Let’s continue discussing some of the questions raised by my right honourable friend dark-eye in his last post.
I take it we agree, then, that there’s no point in being nasty to the checkout slave for using the harmless phaticism “have a good one.” I think it’s likewise anal-prescriptivist, and a waste of energy, to fulminate over people saying “where’s it at.” English varies by region and social class; different variations obey different systems of rules; so what?
It isn’t so much annoying that people use clichés and buzzwords as it is distressing that they can’t do any better. Too many Americans can’t express themselves worth a shit or tell you in what century the Civil War took place. Why?

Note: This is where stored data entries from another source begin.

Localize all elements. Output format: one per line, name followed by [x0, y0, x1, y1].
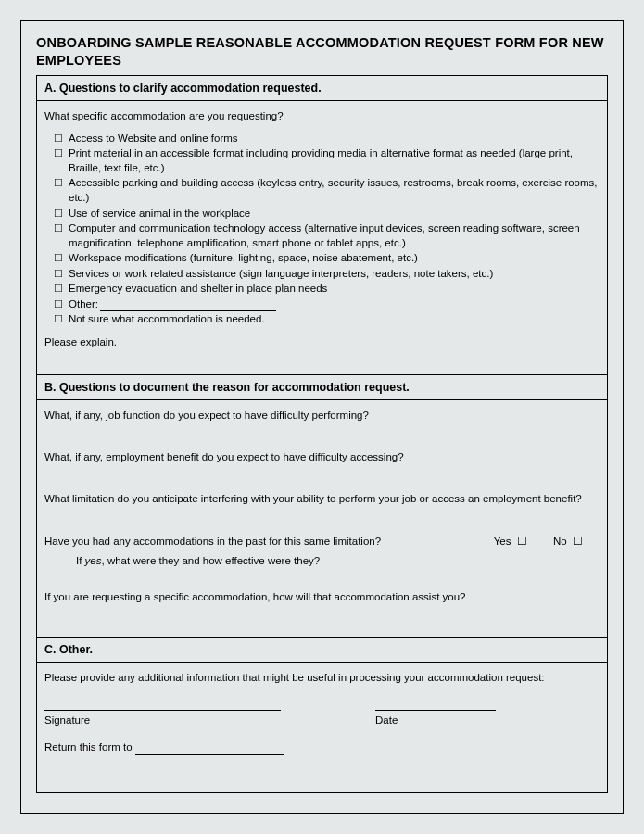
follow-prefix: If — [76, 555, 85, 566]
question-b3: What limitation do you anticipate interf… — [44, 491, 600, 507]
question-b4-followup: If yes, what were they and how effective… — [76, 553, 600, 569]
section-b: B. Questions to document the reason for … — [36, 375, 608, 638]
checkbox-item[interactable]: ☐Print material in an accessible format … — [54, 146, 600, 175]
checkbox-item-other[interactable]: ☐Other: — [54, 297, 600, 312]
section-c-intro: Please provide any additional informatio… — [44, 670, 600, 686]
question-b1: What, if any, job function do you expect… — [44, 408, 600, 423]
yes-option[interactable]: Yes ☐ — [494, 534, 527, 550]
checkbox-label: Emergency evacuation and shelter in plac… — [69, 282, 600, 297]
section-a-body: What specific accommodation are you requ… — [37, 101, 607, 374]
checkbox-label: Use of service animal in the workplace — [69, 207, 600, 221]
other-label: Other: — [69, 298, 98, 310]
no-label: No — [553, 536, 567, 547]
question-b4: Have you had any accommodations in the p… — [44, 534, 381, 550]
yes-label: Yes — [494, 536, 511, 547]
checkbox-item[interactable]: ☐Workspace modifications (furniture, lig… — [54, 251, 600, 266]
other-input-line[interactable] — [100, 310, 276, 311]
signature-label: Signature — [44, 713, 281, 728]
checkbox-icon: ☐ — [54, 207, 63, 221]
checkbox-list: ☐Access to Website and online forms ☐Pri… — [54, 132, 600, 327]
checkbox-item[interactable]: ☐Services or work related assistance (si… — [54, 267, 600, 282]
checkbox-icon: ☐ — [54, 176, 63, 190]
checkbox-icon: ☐ — [54, 297, 63, 311]
checkbox-label: Services or work related assistance (sig… — [69, 267, 600, 282]
checkbox-item[interactable]: ☐Access to Website and online forms — [54, 132, 600, 146]
signature-input-line[interactable] — [44, 698, 281, 711]
follow-suffix: , what were they and how effective were … — [102, 555, 321, 566]
section-b-header: B. Questions to document the reason for … — [37, 375, 607, 400]
please-explain: Please explain. — [44, 335, 600, 350]
section-a-question: What specific accommodation are you requ… — [44, 108, 600, 124]
checkbox-label: Not sure what accommodation is needed. — [69, 312, 600, 327]
signature-lines-row — [44, 698, 600, 711]
return-row: Return this form to — [44, 739, 600, 755]
checkbox-icon: ☐ — [54, 312, 63, 326]
return-input-line[interactable] — [135, 754, 284, 755]
checkbox-icon: ☐ — [54, 132, 63, 145]
checkbox-label: Accessible parking and building access (… — [69, 176, 600, 205]
date-label: Date — [375, 713, 398, 728]
form-container: ONBOARDING SAMPLE REASONABLE ACCOMMODATI… — [19, 19, 625, 815]
checkbox-label: Print material in an accessible format i… — [69, 146, 600, 175]
section-a-header: A. Questions to clarify accommodation re… — [37, 76, 607, 101]
section-b-body: What, if any, job function do you expect… — [37, 400, 607, 638]
checkbox-label-other: Other: — [69, 297, 600, 312]
signature-labels-row: Signature Date — [44, 713, 600, 728]
section-c-header: C. Other. — [37, 638, 607, 663]
yes-no-group: Yes ☐ No ☐ — [494, 534, 600, 550]
question-b4-row: Have you had any accommodations in the p… — [44, 534, 600, 570]
question-b2: What, if any, employment benefit do you … — [44, 449, 600, 465]
checkbox-icon: ☐ — [54, 282, 63, 296]
checkbox-icon: ☐ — [54, 221, 63, 235]
checkbox-item[interactable]: ☐Emergency evacuation and shelter in pla… — [54, 282, 600, 297]
question-b5: If you are requesting a specific accommo… — [44, 589, 600, 605]
checkbox-item[interactable]: ☐Accessible parking and building access … — [54, 176, 600, 205]
checkbox-item[interactable]: ☐Computer and communication technology a… — [54, 221, 600, 250]
date-input-line[interactable] — [375, 698, 496, 711]
checkbox-icon: ☐ — [54, 267, 63, 281]
form-title: ONBOARDING SAMPLE REASONABLE ACCOMMODATI… — [36, 34, 608, 70]
checkbox-item[interactable]: ☐Not sure what accommodation is needed. — [54, 312, 600, 327]
no-option[interactable]: No ☐ — [553, 534, 583, 550]
checkbox-icon: ☐ — [54, 146, 63, 160]
checkbox-label: Workspace modifications (furniture, ligh… — [69, 251, 600, 266]
checkbox-item[interactable]: ☐Use of service animal in the workplace — [54, 207, 600, 221]
return-label: Return this form to — [44, 741, 133, 752]
checkbox-icon: ☐ — [54, 251, 63, 265]
follow-italic: yes — [85, 555, 102, 566]
checkbox-label: Computer and communication technology ac… — [69, 221, 600, 250]
section-c: C. Other. Please provide any additional … — [36, 638, 608, 793]
section-c-body: Please provide any additional informatio… — [37, 663, 607, 792]
section-a: A. Questions to clarify accommodation re… — [36, 75, 608, 375]
checkbox-label: Access to Website and online forms — [69, 132, 600, 146]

I think that’s a complex question with no definitive answer, just competing theories. Part of the cause must be that fools sit around staring at the veg box for too many hours of their lives — that’ll make you stupid, for sure. Part of it is undoubtedly due to failures in the public education system, which in turn are attributable in large measure to severe underfunding and our policymakers’ fucked up spending priorities. The way stuff like U.S. history is typically taught in school gives students little reason to remember it — a series of disconnected factoids, trivia. Who cares? Chomsky called it right when he said (don’t ask me exactly where) that school is a system of enforced ignorance. That’s no mere eccentricity — it’s literally true in too many cases.
For people like dark-eye and me it is nonetheless appalling how ignorant people are. We’re Old School. The fact that your history teacher sucked is no excuse. The fact that whenever you please, you could go onto the Web and find out when the Civil War was is no excuse. There are some things that people should know Just Because.